Call to stop couple separation in residential aged care

A new study has highlighted concerns about the sexual and relationship rights of people living in Australian residential aged care.

Research from the University of New England showed many couples in such facilities are unable to have normal sexual relationships.

This is because of systematic and illegal breaches of their privacy, the study stated.

The study is to be published this month in the journal “Elder Law”.

The research stated vehement opposition from religious conservatives meant Australian lawmakers failed to adequately protect the rights of elderly citizens.

“Couples may be separated or provided with single beds only, unable to push them together,” the paper stated.
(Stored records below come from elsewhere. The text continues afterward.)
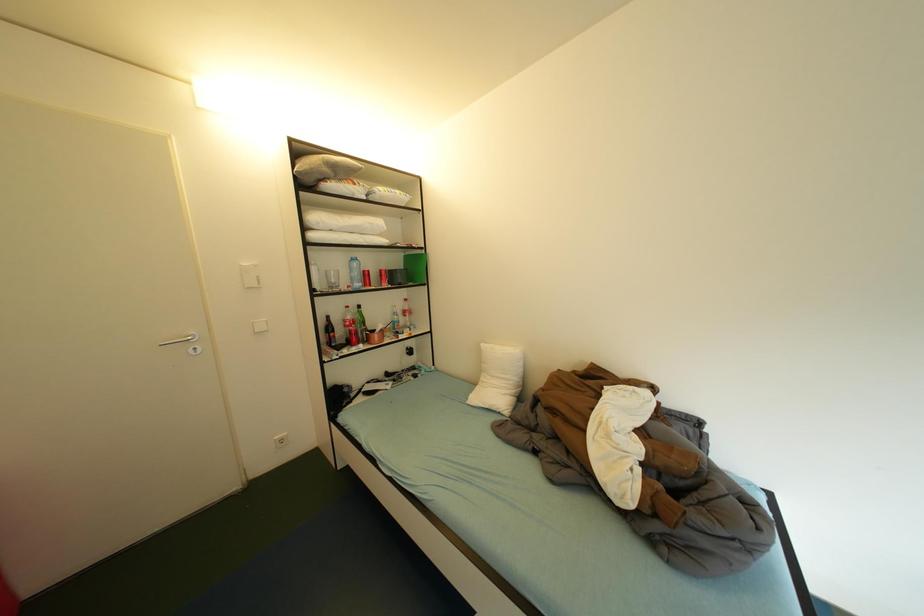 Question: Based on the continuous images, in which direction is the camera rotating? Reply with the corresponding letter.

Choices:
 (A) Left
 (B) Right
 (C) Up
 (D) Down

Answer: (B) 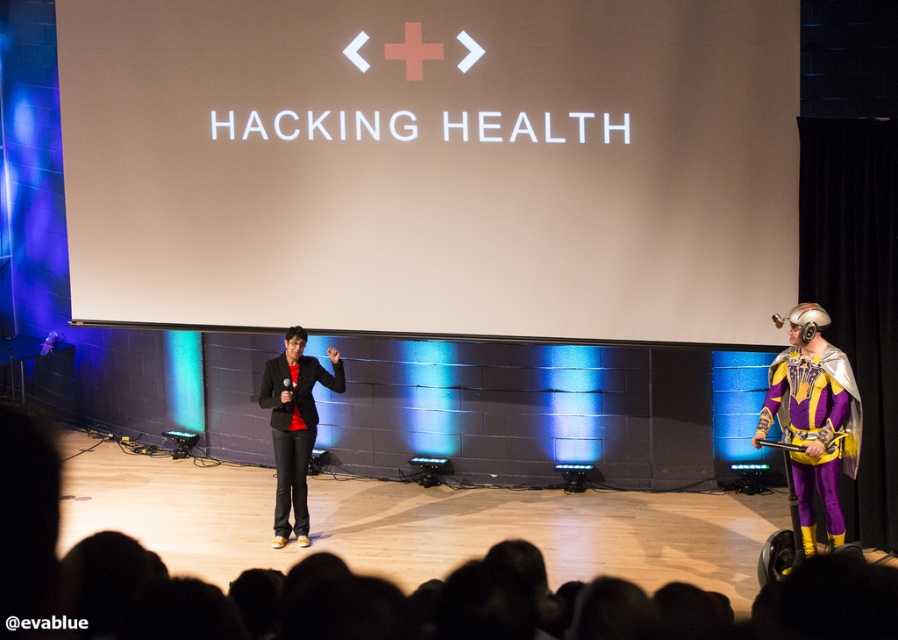 You are an event planner setting up a camera to capture both the speaker and the purple shiny costume at right. The camera can only focus on one position. Where should you place the camera to ensure both are in frame?

The purple shiny costume at right is positioned at point (x=813, y=417), so the camera should be placed to capture both the speaker on the left and the purple shiny costume at right by focusing on the central area between them.

You are an event planner organizing a photo shoot for the stage. You need to position a spotlight that can cover both the purple shiny costume at right and the black matte suit at center. Considering their heights, which object requires the spotlight to be raised higher to ensure proper illumination?

The purple shiny costume at right is much taller than the black matte suit at center, so the spotlight should be raised higher to properly illuminate the purple shiny costume at right. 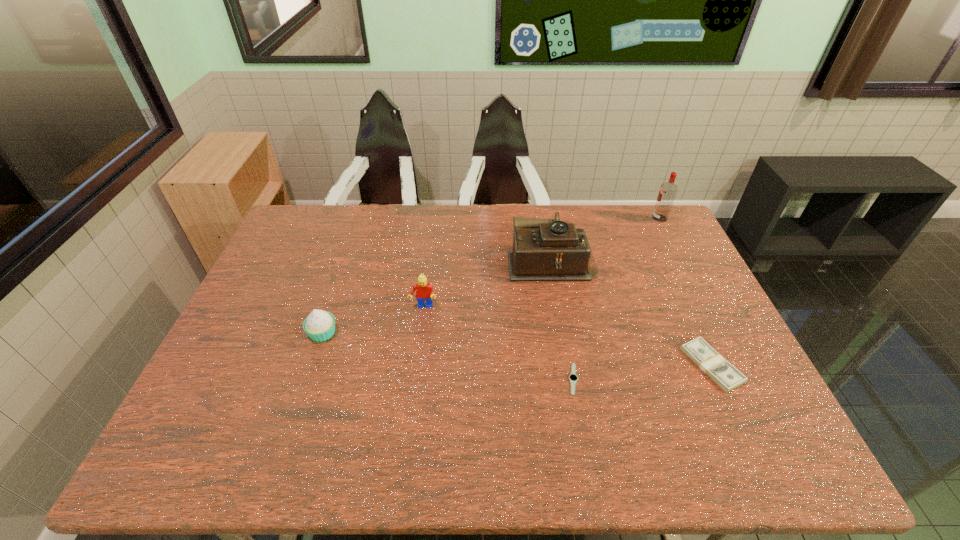 Identify the location of vodka present at the far edge. This screenshot has height=540, width=960. (668, 190).

Where is `phonograph_record that is at the far edge`? The height and width of the screenshot is (540, 960). phonograph_record that is at the far edge is located at coordinates (543, 249).

Where is `vodka that is at the right edge`? vodka that is at the right edge is located at coordinates (668, 190).

I want to click on dollar that is at the right edge, so click(726, 376).

Locate an element on the screen. The height and width of the screenshot is (540, 960). object present at the far right corner is located at coordinates (668, 190).

This screenshot has height=540, width=960. Find the location of `free space at the far edge`. free space at the far edge is located at coordinates (394, 231).

Where is `vacant space at the near edge of the desktop`? vacant space at the near edge of the desktop is located at coordinates (521, 456).

In the image, there is a desktop. Identify the location of free space at the left edge. (256, 386).

I want to click on free space at the right edge of the desktop, so click(679, 328).

At what (x,y) coordinates should I click in order to perform the action: click on vacant space at the far left corner of the desktop. Please return your answer as a coordinate pair (x, y). This screenshot has height=540, width=960. Looking at the image, I should click on (310, 238). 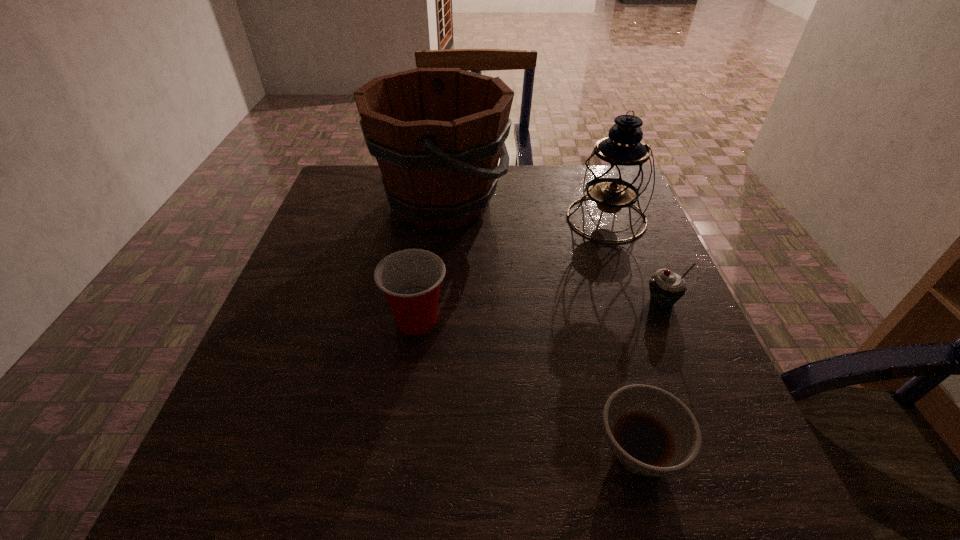 I want to click on object positioned at the near right corner, so click(x=651, y=432).

This screenshot has height=540, width=960. I want to click on free space at the near edge of the desktop, so click(597, 476).

At what (x,y) coordinates should I click in order to perform the action: click on blank space at the left edge of the desktop. Please return your answer as a coordinate pair (x, y). Image resolution: width=960 pixels, height=540 pixels. Looking at the image, I should click on (352, 287).

In order to click on vacant space at the right edge of the desktop in this screenshot , I will do `click(624, 305)`.

Find the location of a particular element. free space at the far left corner of the desktop is located at coordinates (378, 206).

Where is `vacant region at the near left corner of the desktop`? The width and height of the screenshot is (960, 540). vacant region at the near left corner of the desktop is located at coordinates (225, 476).

Find the location of a particular element. The width and height of the screenshot is (960, 540). vacant space at the far right corner is located at coordinates (585, 187).

In the image, there is a desktop. Identify the location of vacant space at the near right corner. The height and width of the screenshot is (540, 960). (727, 499).

The image size is (960, 540). I want to click on free space between the second shortest object and the shortest object, so click(650, 376).

Where is `free point between the cup and the soup bowl`? The width and height of the screenshot is (960, 540). free point between the cup and the soup bowl is located at coordinates pyautogui.click(x=528, y=386). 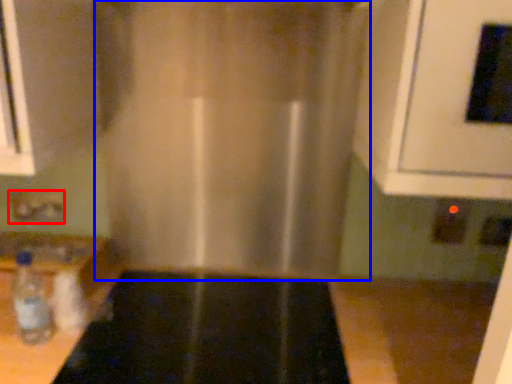 Question: Which of the following is the closest to the observer, electric outlet (highlighted by a red box) or curtain (highlighted by a blue box)?

Choices:
 (A) electric outlet
 (B) curtain

Answer: (B) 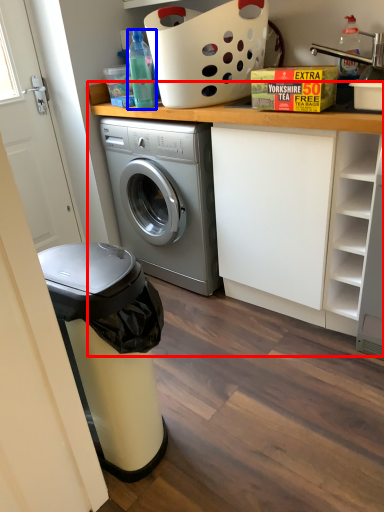 Question: Which of the following is the farthest to the observer, counter (highlighted by a red box) or bottle (highlighted by a blue box)?

Choices:
 (A) counter
 (B) bottle

Answer: (B) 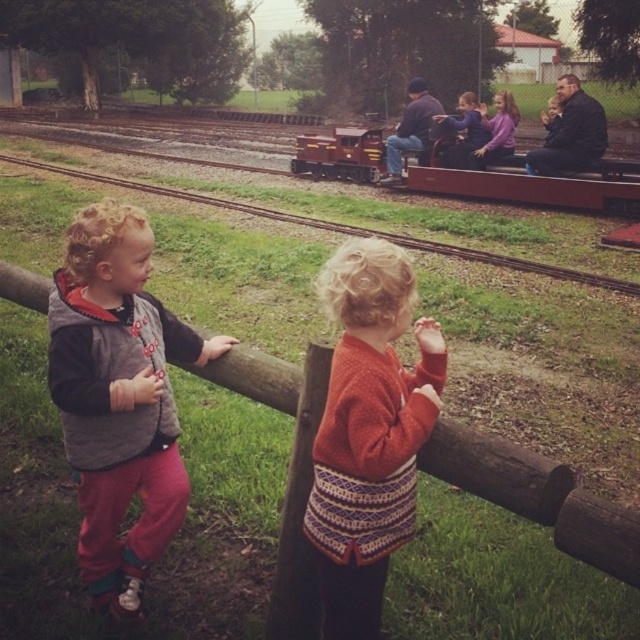 Question: Is wooden toy train at center closer to camera compared to knitted wool sweater at upper center?

Choices:
 (A) no
 (B) yes

Answer: (A)

Question: Considering the relative positions of knitted sweater at center and brown wooden fence at lower center in the image provided, where is knitted sweater at center located with respect to brown wooden fence at lower center?

Choices:
 (A) below
 (B) above

Answer: (A)

Question: Which of these objects is positioned farthest from the wooden toy train at center?

Choices:
 (A) knitted sweater at center
 (B) brown wooden fence at lower center

Answer: (A)

Question: Can you confirm if grey fleece vest at left is positioned to the left of brown wooden fence at lower center?

Choices:
 (A) no
 (B) yes

Answer: (A)

Question: Which object is positioned farthest from the brown wooden fence at lower center?

Choices:
 (A) knitted sweater at center
 (B) wooden toy train at center
 (C) knitted wool sweater at upper center

Answer: (A)

Question: Which object is closer to the camera taking this photo?

Choices:
 (A) wooden toy train at center
 (B) grey fleece vest at left
 (C) knitted wool sweater at upper center
 (D) knitted sweater at center

Answer: (D)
“Staff frequently enter without knocking, commonly ignore ‘do not disturb’ signs and often gossip about residents.

“Some Australian aged-care facilities will still segregate sexes, including married couples, and many ignore the needs of lesbian, gay, bisexual, transgender and interest residents.”
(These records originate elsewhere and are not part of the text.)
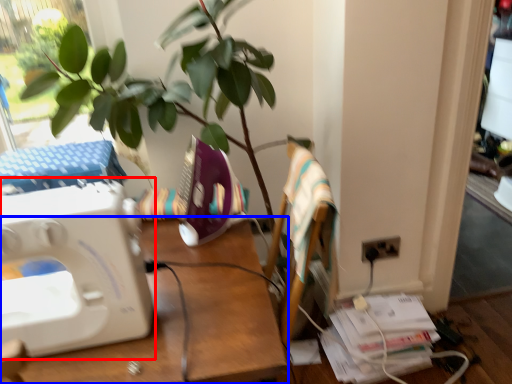 Question: Which object is closer to the camera taking this photo, sewing machine (highlighted by a red box) or desk (highlighted by a blue box)?

Choices:
 (A) sewing machine
 (B) desk

Answer: (B) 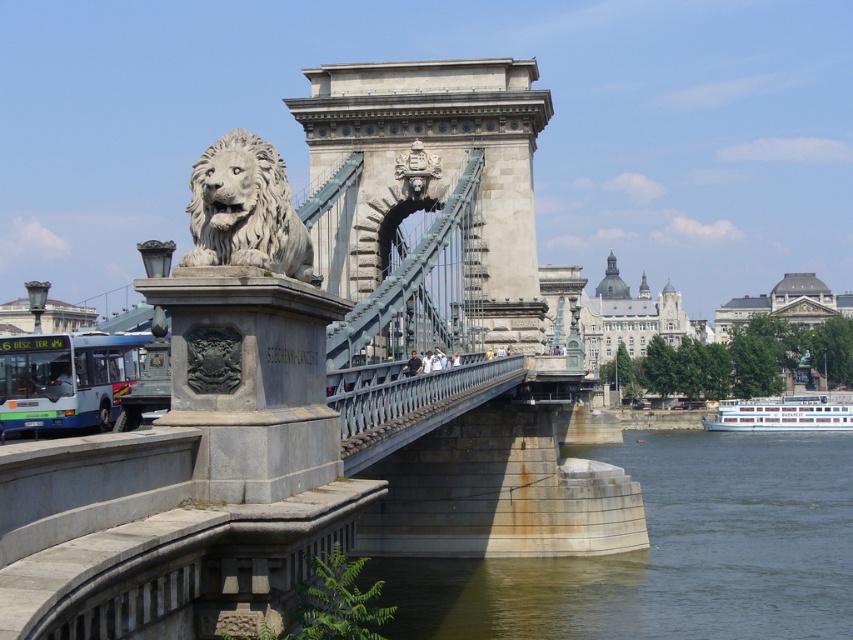 Which is more to the left, stone suspension bridge at center or white stone lion at upper left?

Positioned to the left is white stone lion at upper left.

Is stone suspension bridge at center wider than white stone lion at upper left?

Yes, stone suspension bridge at center is wider than white stone lion at upper left.

Where is `stone suspension bridge at center`? stone suspension bridge at center is located at coordinates (318, 388).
It was also noted that there was no mandatory staff training about how to respect and respond to consensual sexual relationships between residents.

The paper’s lead author, Alison Rahn, noted that a charter of residents’ rights was instituted in the 1980s.

“The original version protected the sexual rights of residents,” she said.

“But the Catholic Church made sure that was expunged.

“However, the charter still says their privacy must be respected and they have the right to socialise with whoever they choose and to take risks.

“You could read into that to say residents have the right to have their relationships protected, but the reality is much different in most facilities, which are commonly run by religious institutions and charities.”

Ms Rahn is a self-described sex therapist and sex educator.

She said rooms in aged-care facilities needed to be built large enough to allow for double beds.

She added that institutionalised separation of couples once they entered aged care should be stopped.

The paper calls for specific human rights legislation for older Australians.

It also calls for laws to be strengthened to protect couples entering aged care together.

Those who form relationships after entering aged care should also be protected, the paper stated.